Back then I upgraded my Mac SE-30 to System 7. This year I installed an ethernet network to connect my Power Mac 8600 and two of my PCs, and I upgraded my Mac to OS 8.5. I tried to find some single or dual-boot combination of Windows 98, Windows NT 4 Server, and Windows NT 5 beta Server or Workstation that would work with my PCs and their largely, but not entirely, plug and play peripherals.

I installed OS 8.5 with no trouble, but my Windows attempts have yet to pan out. After a great deal of trouble I managed to get my PCs working (on Windows 98) almost as well as they did before I started. But I learned a lot, and I expect to do better on my next attempt.

As I've said many times, I'm far from being a Microsoft hater. Microsoft software is amazingly powerful, and it keeps getting better. But even Microsoft can't keep up with the furious pace of change and competition in the industry. Like everyone else, they rush bug-filled products into the market in an attempt to stay on the cutting edge. While they invest huge sums in attempts to make their products easy to use, even helpful, they just can't seem to make them simple.

I am not a naive user, but I find the task of installing or upgrading Microsoft software to be a mine field. Partially present programs clutter my disks but defy removal. Mystifying error messages leap out at me. Devices and drivers don't quite match. Printing, scanning, fonts, graphics -- all work well most of the time, then fail mysteriously at inopportune moments.

There is a huge opportunity here. If someone can provide simplicity, reliability, and guaranteed usability, they can make a big dent in Microsoft's monopoly.

There! Now that I have that off my chest, I can go back to trying to install Windows NT on one of my PCs. In the end I'll be happy with it.


Handbook of Programming Languages

For one of my recent projects, I had to understand Tcl/Tk quickly. I didn't need detailed knowledge, but I needed good information quickly. I turned to the Handbook of Programming languages. This review isn't about Tcl, but if you have anything to do with developing CAD software, you ought to find out about it. Check out www.tcltk.com.

Handbook of Programming Languages, Peter Salus, ed (Macmillan, Indianapolis IN, 1998, 2432 pp, 4 vol, www.mcp.com, ISBN 1-57870-008-6, 1-57870-009-4, 1-57870-010-8, 1-57870-011-6, $49.99/volume)

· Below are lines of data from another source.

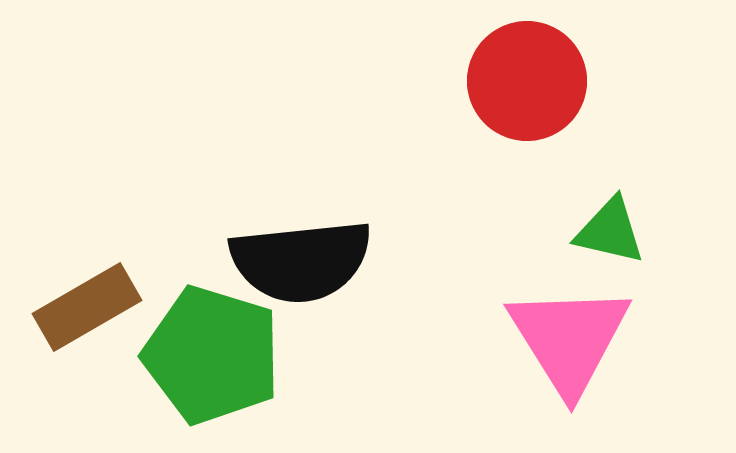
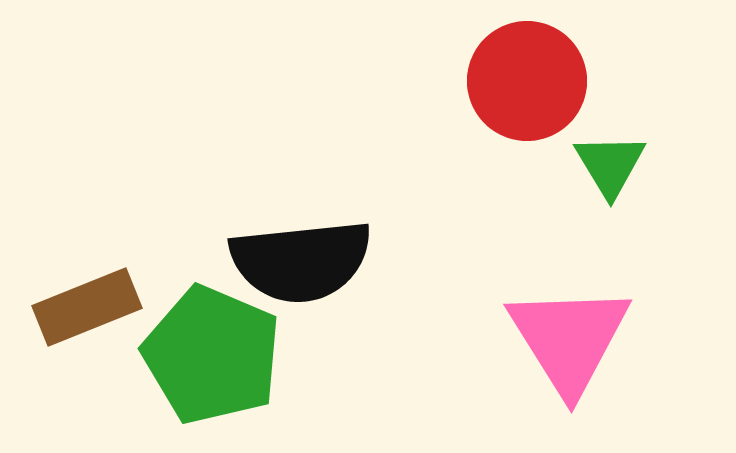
green triangle: moved 66 px up; rotated 46 degrees clockwise
brown rectangle: rotated 8 degrees clockwise
green pentagon: rotated 6 degrees clockwise
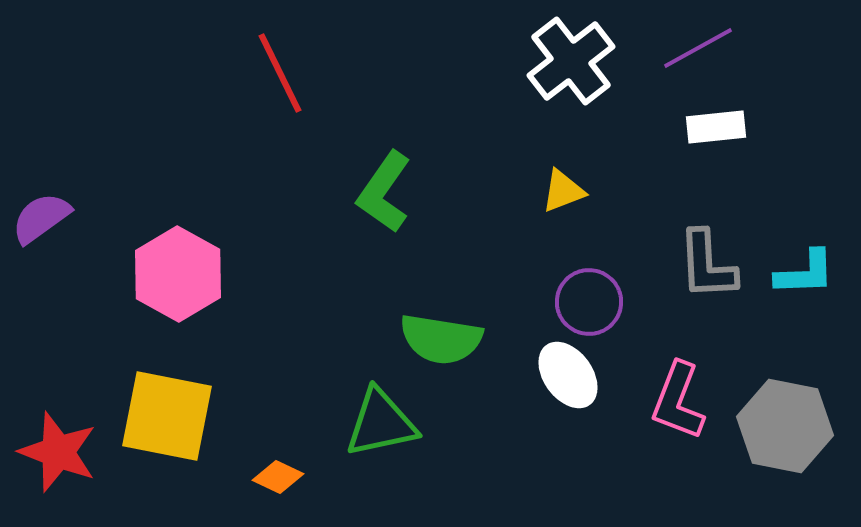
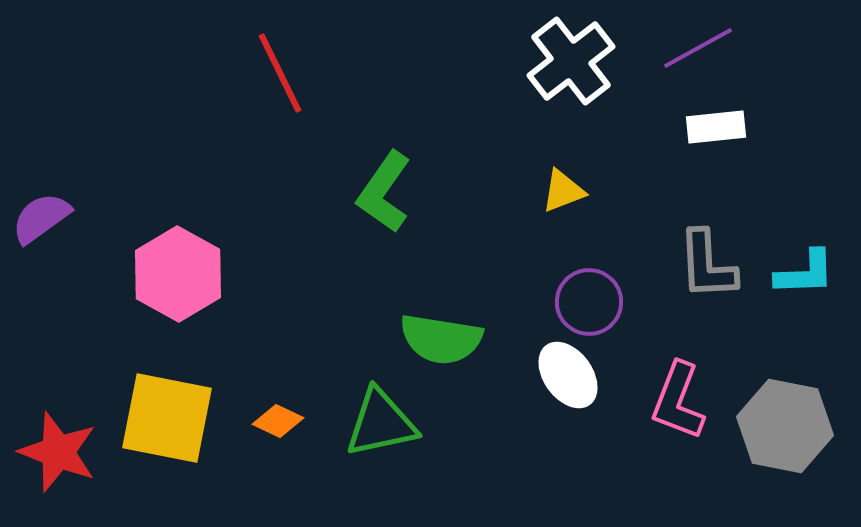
yellow square: moved 2 px down
orange diamond: moved 56 px up
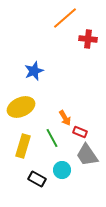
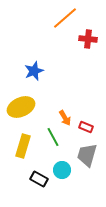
red rectangle: moved 6 px right, 5 px up
green line: moved 1 px right, 1 px up
gray trapezoid: rotated 50 degrees clockwise
black rectangle: moved 2 px right
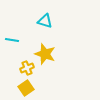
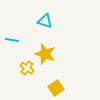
yellow cross: rotated 32 degrees counterclockwise
yellow square: moved 30 px right
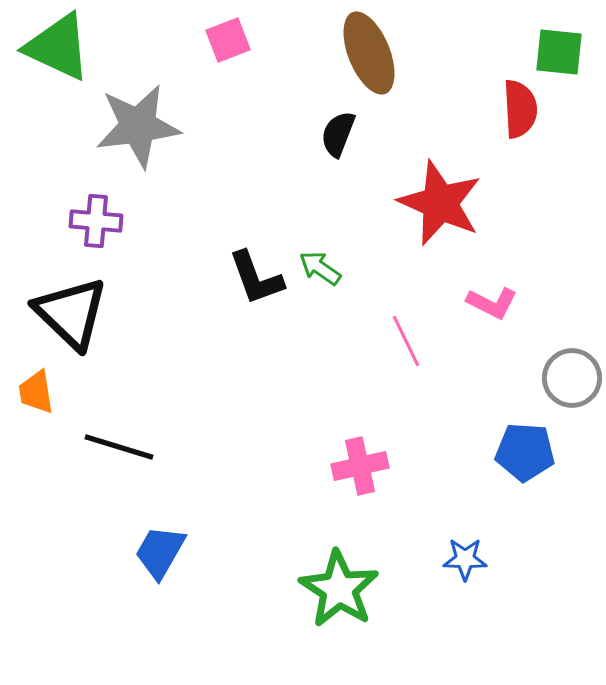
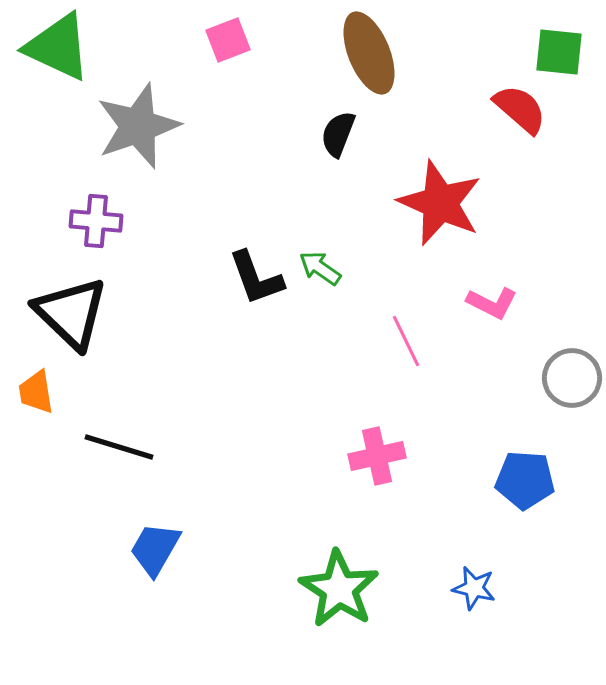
red semicircle: rotated 46 degrees counterclockwise
gray star: rotated 12 degrees counterclockwise
blue pentagon: moved 28 px down
pink cross: moved 17 px right, 10 px up
blue trapezoid: moved 5 px left, 3 px up
blue star: moved 9 px right, 29 px down; rotated 12 degrees clockwise
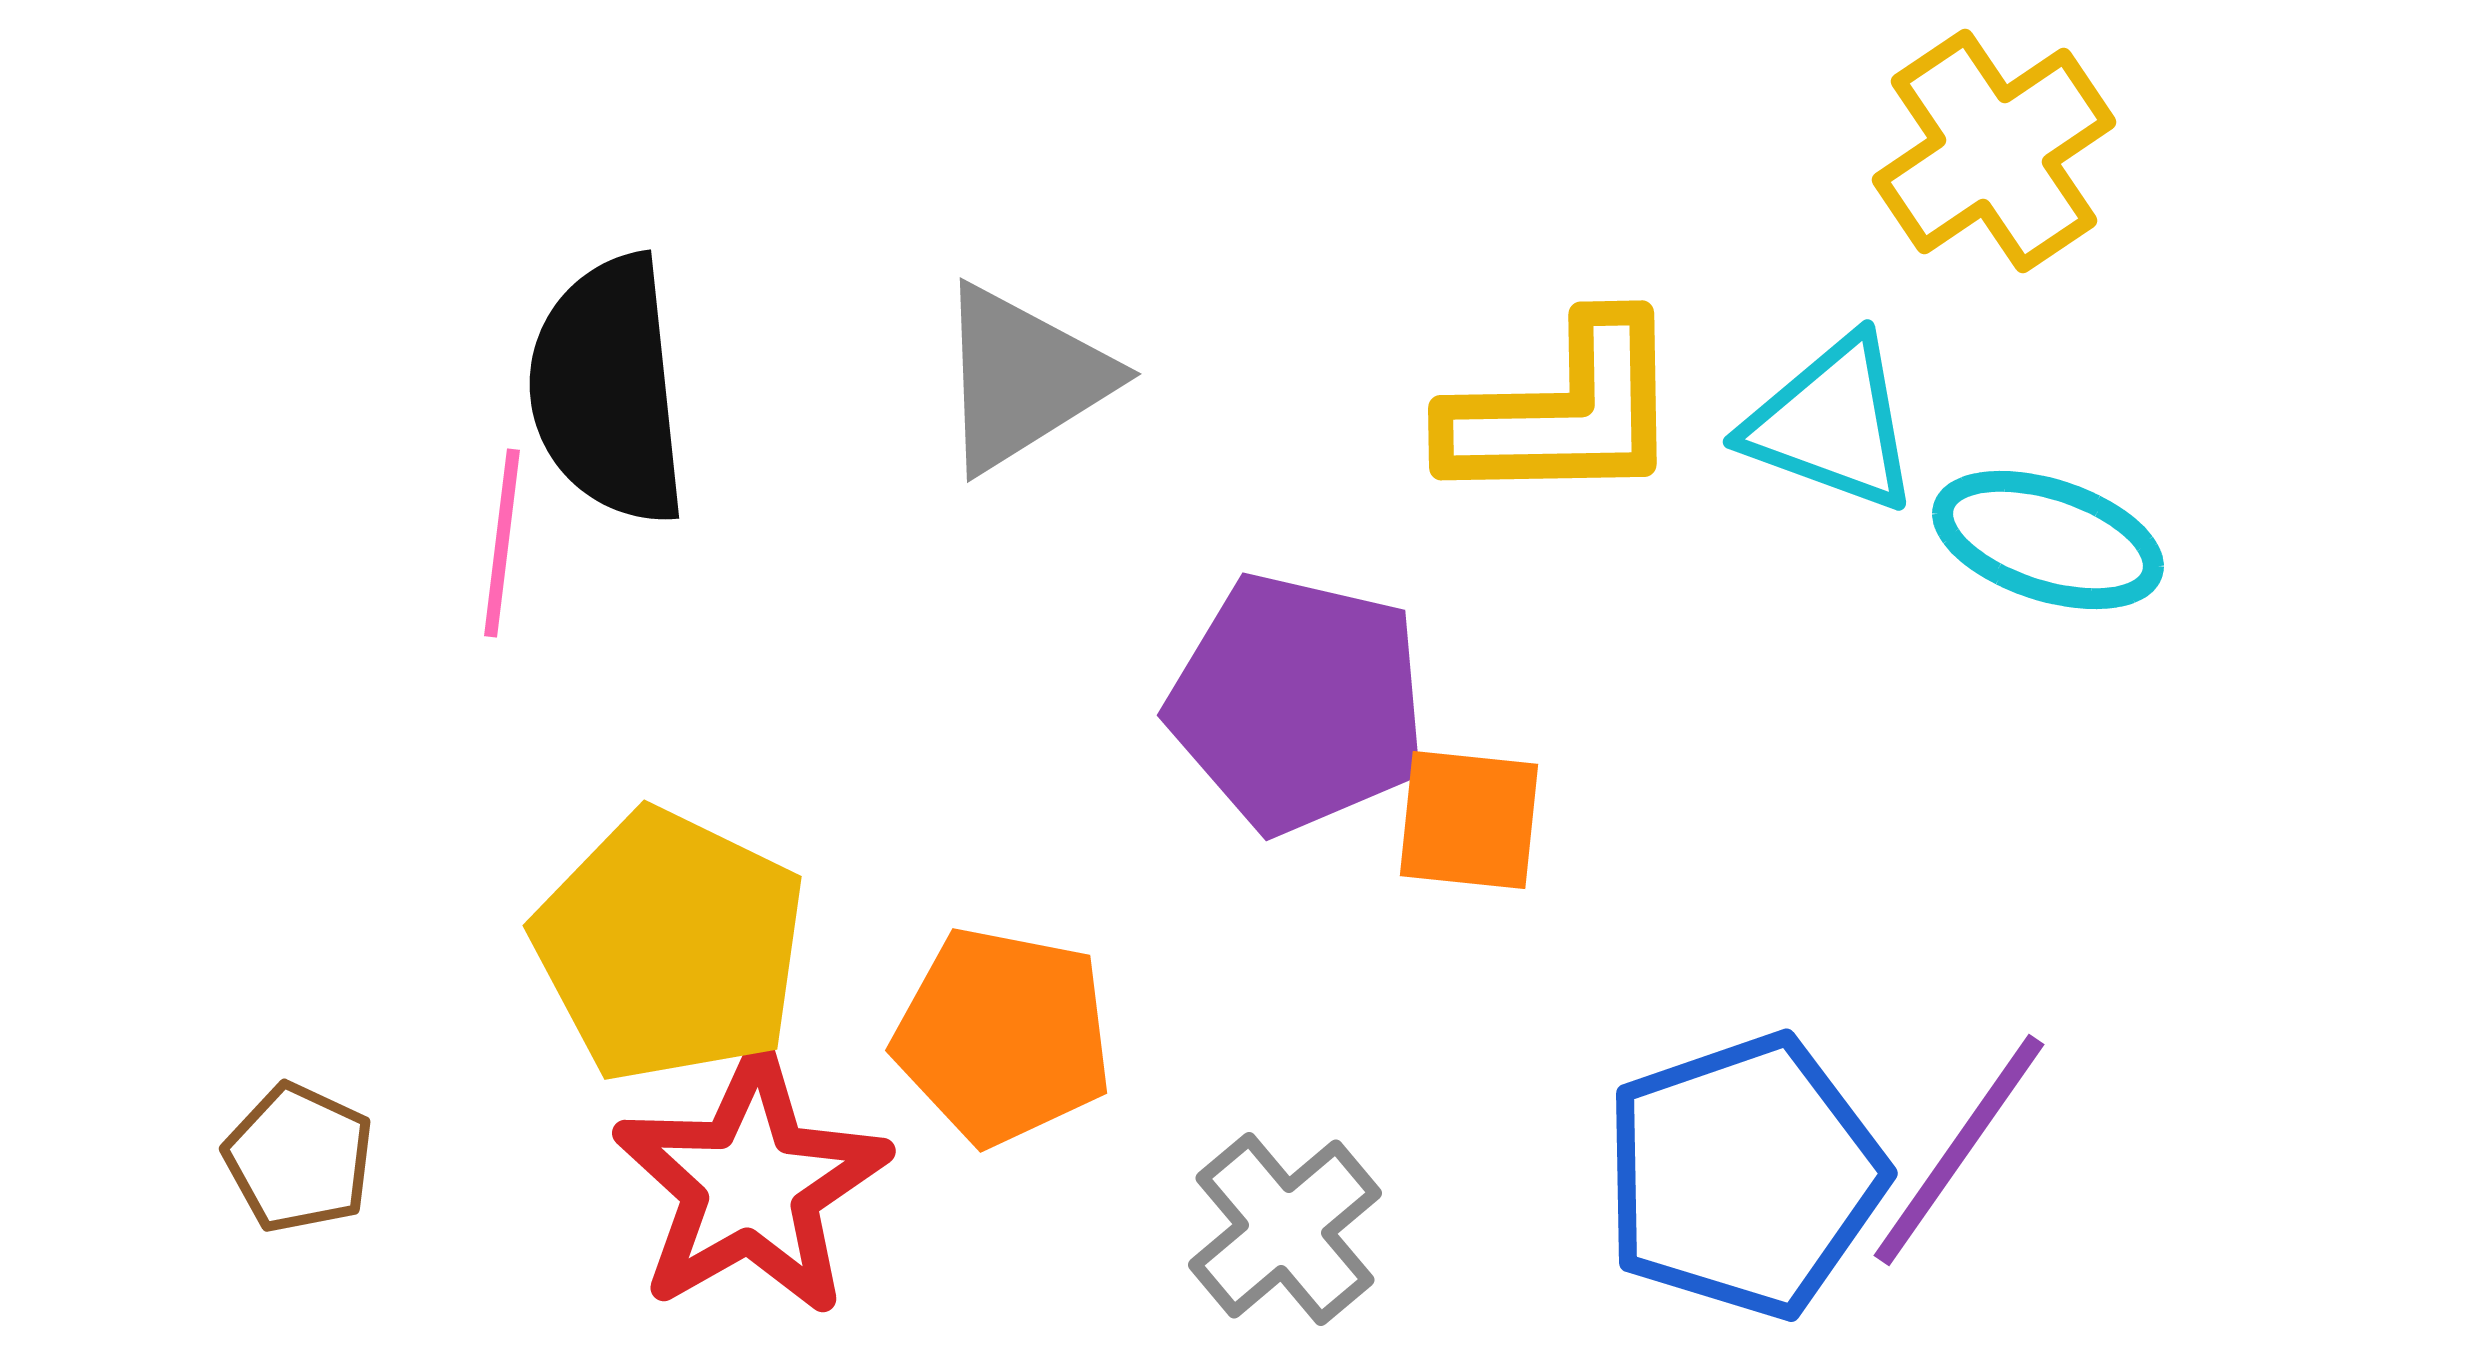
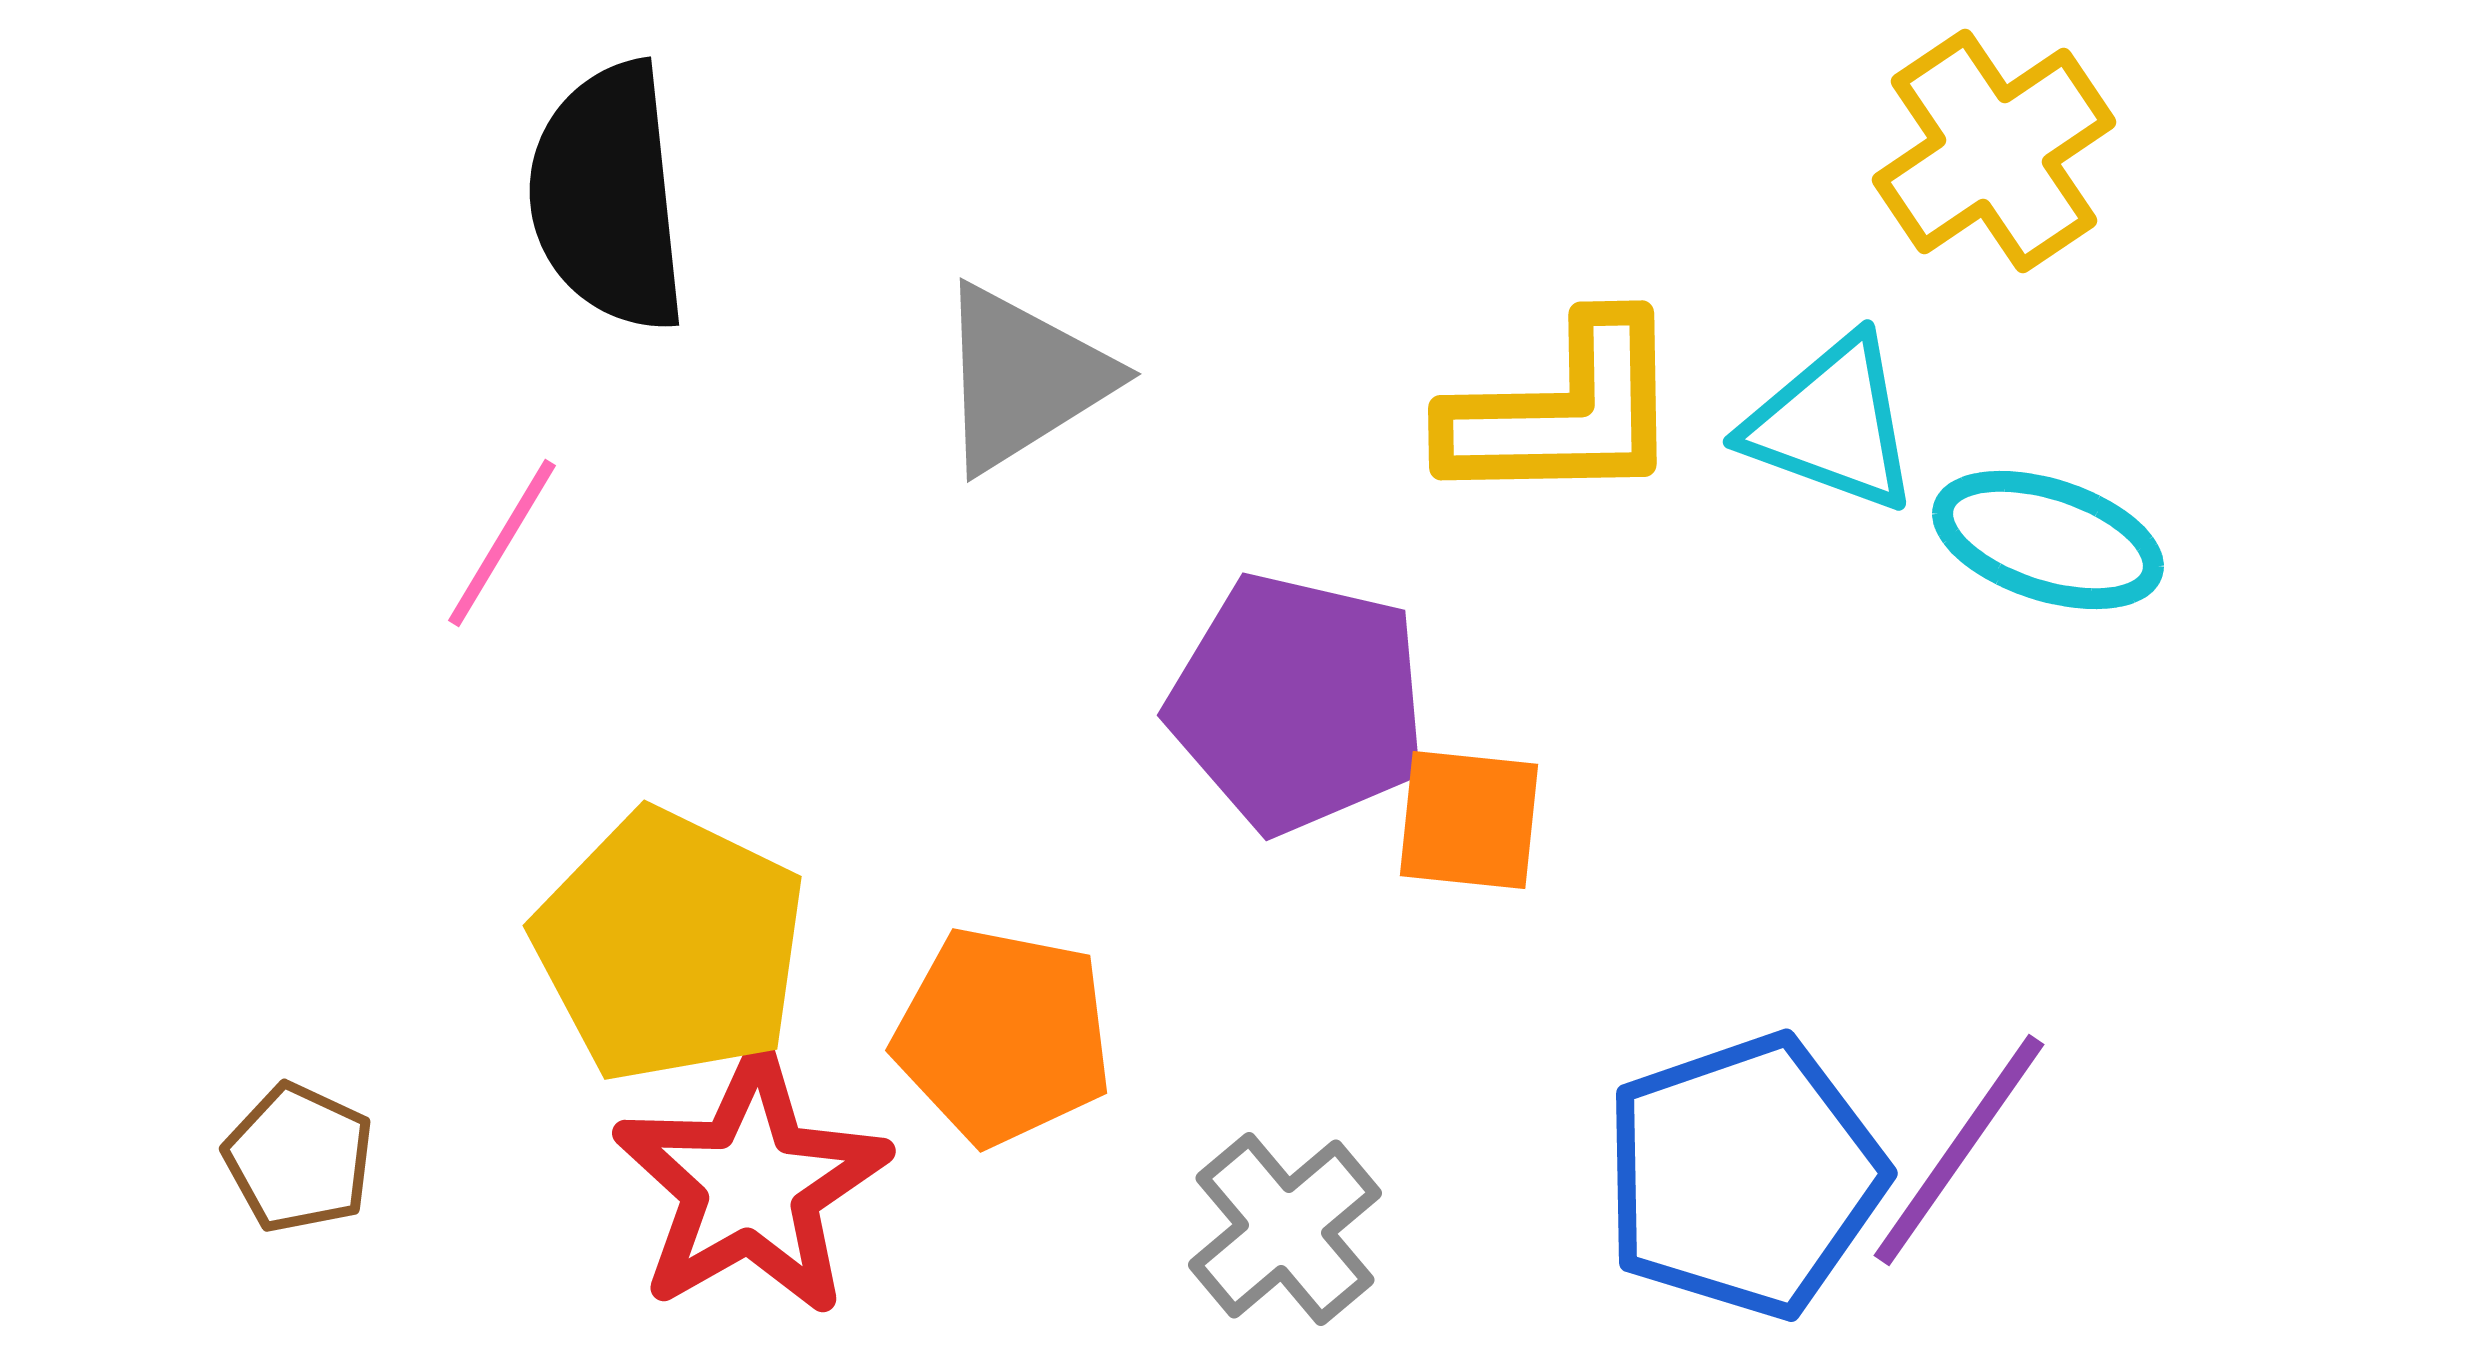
black semicircle: moved 193 px up
pink line: rotated 24 degrees clockwise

Peter Salus is a linguist and an author of computer books. He has been executive director of USENIX and the Sun User Group, and vice president of the Free Software Foundation. For ten years he was managing editor of MIT Press's Computing Systems. The 38 authors of articles in this handbook are a Who's Who of programming language design: Adele Goldberg on Smalltalk, James Gosling on Java, Bjarne Stroustrup on C++, Jon Bentley on little languages, Brian Kernighan on eqn, Bertrand Meyer on Eiffel, and many, many more.

The aim of the Handbook of Programming Languages is to provide a single comprehensive source of information for computing professionals about a broad range of programming languages. It achieves that aim. The handbook combines reprints, derivative articles, and original work, yet it keeps a uniform tone -- simple, clear writing about relatively arcane topics.

I haven't read every word of this handbook, of course, but every time I've turned to it, I've found what I wanted. It's comprehensive, well organized, and well written. If you work with programming languages, it belongs on your shelf.